■ Task statement
Starting from the first line, transcribe the whole listing exactly.

+ + + + +

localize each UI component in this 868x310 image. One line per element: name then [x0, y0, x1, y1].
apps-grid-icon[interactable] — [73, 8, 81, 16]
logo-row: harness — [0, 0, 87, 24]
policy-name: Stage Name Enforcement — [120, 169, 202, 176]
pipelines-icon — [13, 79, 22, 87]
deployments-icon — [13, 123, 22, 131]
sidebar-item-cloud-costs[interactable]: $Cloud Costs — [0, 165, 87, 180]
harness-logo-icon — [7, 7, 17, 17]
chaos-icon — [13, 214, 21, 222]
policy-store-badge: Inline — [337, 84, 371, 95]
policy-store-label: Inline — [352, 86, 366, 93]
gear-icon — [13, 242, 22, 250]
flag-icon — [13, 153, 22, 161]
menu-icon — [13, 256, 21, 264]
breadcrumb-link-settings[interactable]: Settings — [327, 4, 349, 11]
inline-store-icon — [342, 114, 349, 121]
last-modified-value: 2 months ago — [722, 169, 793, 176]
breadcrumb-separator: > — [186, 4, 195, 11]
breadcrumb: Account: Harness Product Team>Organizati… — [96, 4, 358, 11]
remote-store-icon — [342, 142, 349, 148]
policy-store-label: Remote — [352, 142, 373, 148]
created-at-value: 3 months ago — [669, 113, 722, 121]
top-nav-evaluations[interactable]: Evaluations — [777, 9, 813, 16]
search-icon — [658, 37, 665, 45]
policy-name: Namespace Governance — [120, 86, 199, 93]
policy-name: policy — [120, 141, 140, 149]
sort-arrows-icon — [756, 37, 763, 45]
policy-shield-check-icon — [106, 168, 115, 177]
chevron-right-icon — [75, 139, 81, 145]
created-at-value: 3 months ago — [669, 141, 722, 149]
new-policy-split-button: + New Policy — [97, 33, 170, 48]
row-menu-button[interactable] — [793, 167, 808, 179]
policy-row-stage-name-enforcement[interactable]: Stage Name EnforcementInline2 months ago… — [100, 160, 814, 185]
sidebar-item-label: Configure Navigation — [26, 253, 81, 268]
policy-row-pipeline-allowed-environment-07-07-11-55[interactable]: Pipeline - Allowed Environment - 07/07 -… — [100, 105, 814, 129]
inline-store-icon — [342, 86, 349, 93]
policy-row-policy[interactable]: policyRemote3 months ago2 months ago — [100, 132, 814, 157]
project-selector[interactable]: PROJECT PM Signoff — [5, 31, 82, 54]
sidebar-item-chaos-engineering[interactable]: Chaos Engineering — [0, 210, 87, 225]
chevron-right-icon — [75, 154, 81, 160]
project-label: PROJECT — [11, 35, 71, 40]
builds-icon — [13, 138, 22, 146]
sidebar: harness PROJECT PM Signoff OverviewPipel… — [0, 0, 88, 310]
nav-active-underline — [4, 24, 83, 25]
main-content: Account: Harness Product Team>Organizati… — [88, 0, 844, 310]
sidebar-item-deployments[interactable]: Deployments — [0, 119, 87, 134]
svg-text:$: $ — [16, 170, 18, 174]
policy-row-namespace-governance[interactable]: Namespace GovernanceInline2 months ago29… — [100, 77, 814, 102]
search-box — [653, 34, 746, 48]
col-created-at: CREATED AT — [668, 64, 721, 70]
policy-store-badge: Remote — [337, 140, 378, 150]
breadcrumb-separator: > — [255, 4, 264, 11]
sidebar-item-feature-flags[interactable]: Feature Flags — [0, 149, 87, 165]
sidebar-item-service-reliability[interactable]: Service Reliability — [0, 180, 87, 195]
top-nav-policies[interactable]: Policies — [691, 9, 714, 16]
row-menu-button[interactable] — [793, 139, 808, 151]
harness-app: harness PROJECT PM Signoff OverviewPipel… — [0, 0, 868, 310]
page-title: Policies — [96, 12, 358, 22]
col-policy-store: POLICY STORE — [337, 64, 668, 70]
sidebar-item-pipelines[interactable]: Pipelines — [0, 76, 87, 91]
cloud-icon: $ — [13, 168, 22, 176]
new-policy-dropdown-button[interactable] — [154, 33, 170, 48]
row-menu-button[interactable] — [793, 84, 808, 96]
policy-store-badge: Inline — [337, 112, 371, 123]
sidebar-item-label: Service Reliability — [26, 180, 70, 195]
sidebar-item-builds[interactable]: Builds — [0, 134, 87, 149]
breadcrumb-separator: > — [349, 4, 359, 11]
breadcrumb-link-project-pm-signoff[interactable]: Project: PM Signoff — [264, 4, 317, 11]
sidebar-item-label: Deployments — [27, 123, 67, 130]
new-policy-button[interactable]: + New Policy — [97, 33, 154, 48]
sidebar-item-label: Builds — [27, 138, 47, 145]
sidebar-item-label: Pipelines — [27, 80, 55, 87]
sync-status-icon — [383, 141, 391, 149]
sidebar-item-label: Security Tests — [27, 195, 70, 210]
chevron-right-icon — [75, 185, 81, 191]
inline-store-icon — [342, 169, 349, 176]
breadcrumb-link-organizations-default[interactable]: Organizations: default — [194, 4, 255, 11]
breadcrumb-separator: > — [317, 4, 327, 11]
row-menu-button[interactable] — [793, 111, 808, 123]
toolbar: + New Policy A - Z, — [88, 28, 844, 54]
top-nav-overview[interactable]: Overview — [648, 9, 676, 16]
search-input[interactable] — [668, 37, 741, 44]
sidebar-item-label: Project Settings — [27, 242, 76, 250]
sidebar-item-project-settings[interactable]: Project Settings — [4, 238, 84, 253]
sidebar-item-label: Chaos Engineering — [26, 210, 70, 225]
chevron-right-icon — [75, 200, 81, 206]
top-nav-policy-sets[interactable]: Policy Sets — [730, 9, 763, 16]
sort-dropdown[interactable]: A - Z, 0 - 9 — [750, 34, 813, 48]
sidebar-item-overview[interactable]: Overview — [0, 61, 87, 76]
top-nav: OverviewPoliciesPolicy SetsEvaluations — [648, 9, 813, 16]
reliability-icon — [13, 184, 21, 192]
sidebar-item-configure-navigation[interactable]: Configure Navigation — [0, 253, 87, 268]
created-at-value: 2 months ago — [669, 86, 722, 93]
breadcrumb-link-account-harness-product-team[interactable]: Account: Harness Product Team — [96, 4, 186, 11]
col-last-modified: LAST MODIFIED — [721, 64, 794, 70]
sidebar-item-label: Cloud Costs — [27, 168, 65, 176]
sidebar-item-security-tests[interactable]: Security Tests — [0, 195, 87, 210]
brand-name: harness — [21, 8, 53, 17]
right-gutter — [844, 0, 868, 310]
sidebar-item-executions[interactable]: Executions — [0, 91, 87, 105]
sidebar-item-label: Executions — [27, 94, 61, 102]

+ + + + +

■ Task answer
localize each UI component in this 868x310 image. One line per element: name then [x0, y0, x1, y1].
apps-grid-icon[interactable] — [73, 8, 81, 16]
logo-row: harness — [0, 0, 87, 24]
policy-name: Stage Name Enforcement — [120, 169, 202, 176]
pipelines-icon — [13, 79, 22, 87]
deployments-icon — [13, 123, 22, 131]
sidebar-item-cloud-costs[interactable]: $Cloud Costs — [0, 165, 87, 180]
harness-logo-icon — [7, 7, 17, 17]
chaos-icon — [13, 214, 21, 222]
policy-store-badge: Inline — [337, 84, 371, 95]
policy-store-label: Inline — [352, 86, 366, 93]
gear-icon — [13, 242, 22, 250]
flag-icon — [13, 153, 22, 161]
menu-icon — [13, 256, 21, 264]
breadcrumb-link-settings[interactable]: Settings — [327, 4, 349, 11]
inline-store-icon — [342, 114, 349, 121]
last-modified-value: 2 months ago — [722, 169, 793, 176]
breadcrumb-separator: > — [186, 4, 195, 11]
breadcrumb: Account: Harness Product Team>Organizati… — [96, 4, 358, 11]
remote-store-icon — [342, 142, 349, 148]
policy-store-label: Remote — [352, 142, 373, 148]
created-at-value: 3 months ago — [669, 113, 722, 121]
top-nav-evaluations[interactable]: Evaluations — [777, 9, 813, 16]
search-icon — [658, 37, 665, 45]
policy-name: Namespace Governance — [120, 86, 199, 93]
policy-name: policy — [120, 141, 140, 149]
sort-arrows-icon — [756, 37, 763, 45]
policy-shield-check-icon — [106, 168, 115, 177]
chevron-right-icon — [75, 139, 81, 145]
created-at-value: 3 months ago — [669, 141, 722, 149]
new-policy-split-button: + New Policy — [97, 33, 170, 48]
row-menu-button[interactable] — [793, 167, 808, 179]
policy-row-stage-name-enforcement[interactable]: Stage Name EnforcementInline2 months ago… — [100, 160, 814, 185]
sidebar-item-label: Configure Navigation — [26, 253, 81, 268]
policy-row-pipeline-allowed-environment-07-07-11-55[interactable]: Pipeline - Allowed Environment - 07/07 -… — [100, 105, 814, 129]
inline-store-icon — [342, 86, 349, 93]
policy-row-policy[interactable]: policyRemote3 months ago2 months ago — [100, 132, 814, 157]
project-selector[interactable]: PROJECT PM Signoff — [5, 31, 82, 54]
sidebar-item-chaos-engineering[interactable]: Chaos Engineering — [0, 210, 87, 225]
chevron-right-icon — [75, 154, 81, 160]
project-label: PROJECT — [11, 35, 71, 40]
builds-icon — [13, 138, 22, 146]
sidebar: harness PROJECT PM Signoff OverviewPipel… — [0, 0, 88, 310]
nav-active-underline — [4, 24, 83, 25]
main-content: Account: Harness Product Team>Organizati… — [88, 0, 844, 310]
sidebar-item-deployments[interactable]: Deployments — [0, 119, 87, 134]
svg-text:$: $ — [16, 170, 18, 174]
policy-row-namespace-governance[interactable]: Namespace GovernanceInline2 months ago29… — [100, 77, 814, 102]
search-box — [653, 34, 746, 48]
col-created-at: CREATED AT — [668, 64, 721, 70]
policy-store-badge: Remote — [337, 140, 378, 150]
breadcrumb-separator: > — [255, 4, 264, 11]
sidebar-item-feature-flags[interactable]: Feature Flags — [0, 149, 87, 165]
sidebar-item-service-reliability[interactable]: Service Reliability — [0, 180, 87, 195]
top-nav-policies[interactable]: Policies — [691, 9, 714, 16]
row-menu-button[interactable] — [793, 139, 808, 151]
harness-app: harness PROJECT PM Signoff OverviewPipel… — [0, 0, 868, 310]
page-title: Policies — [96, 12, 358, 22]
col-policy-store: POLICY STORE — [337, 64, 668, 70]
sidebar-item-pipelines[interactable]: Pipelines — [0, 76, 87, 91]
cloud-icon: $ — [13, 168, 22, 176]
new-policy-dropdown-button[interactable] — [154, 33, 170, 48]
row-menu-button[interactable] — [793, 84, 808, 96]
policy-store-badge: Inline — [337, 112, 371, 123]
sidebar-item-label: Service Reliability — [26, 180, 70, 195]
sidebar-item-builds[interactable]: Builds — [0, 134, 87, 149]
breadcrumb-separator: > — [349, 4, 359, 11]
breadcrumb-link-project-pm-signoff[interactable]: Project: PM Signoff — [264, 4, 317, 11]
sidebar-item-label: Deployments — [27, 123, 67, 130]
new-policy-button[interactable]: + New Policy — [97, 33, 154, 48]
sidebar-item-label: Builds — [27, 138, 47, 145]
sidebar-item-label: Pipelines — [27, 80, 55, 87]
sync-status-icon — [383, 141, 391, 149]
sidebar-item-label: Security Tests — [27, 195, 70, 210]
chevron-right-icon — [75, 185, 81, 191]
inline-store-icon — [342, 169, 349, 176]
breadcrumb-link-organizations-default[interactable]: Organizations: default — [194, 4, 255, 11]
breadcrumb-separator: > — [317, 4, 327, 11]
row-menu-button[interactable] — [793, 111, 808, 123]
toolbar: + New Policy A - Z, — [88, 28, 844, 54]
top-nav-overview[interactable]: Overview — [648, 9, 676, 16]
search-input[interactable] — [668, 37, 741, 44]
sidebar-item-label: Project Settings — [27, 242, 76, 250]
sidebar-item-project-settings[interactable]: Project Settings — [4, 238, 84, 253]
sidebar-item-label: Chaos Engineering — [26, 210, 70, 225]
chevron-right-icon — [75, 200, 81, 206]
top-nav-policy-sets[interactable]: Policy Sets — [730, 9, 763, 16]
sort-dropdown[interactable]: A - Z, 0 - 9 — [750, 34, 813, 48]
sidebar-item-overview[interactable]: Overview — [0, 61, 87, 76]
top-nav: OverviewPoliciesPolicy SetsEvaluations — [648, 9, 813, 16]
reliability-icon — [13, 184, 21, 192]
sidebar-item-configure-navigation[interactable]: Configure Navigation — [0, 253, 87, 268]
created-at-value: 2 months ago — [669, 86, 722, 93]
breadcrumb-link-account-harness-product-team[interactable]: Account: Harness Product Team — [96, 4, 186, 11]
col-last-modified: LAST MODIFIED — [721, 64, 794, 70]
sidebar-item-label: Cloud Costs — [27, 168, 65, 176]
sidebar-item-security-tests[interactable]: Security Tests — [0, 195, 87, 210]
brand-name: harness — [21, 8, 53, 17]
right-gutter — [844, 0, 868, 310]
sidebar-item-executions[interactable]: Executions — [0, 91, 87, 105]
sidebar-item-label: Executions — [27, 94, 61, 102]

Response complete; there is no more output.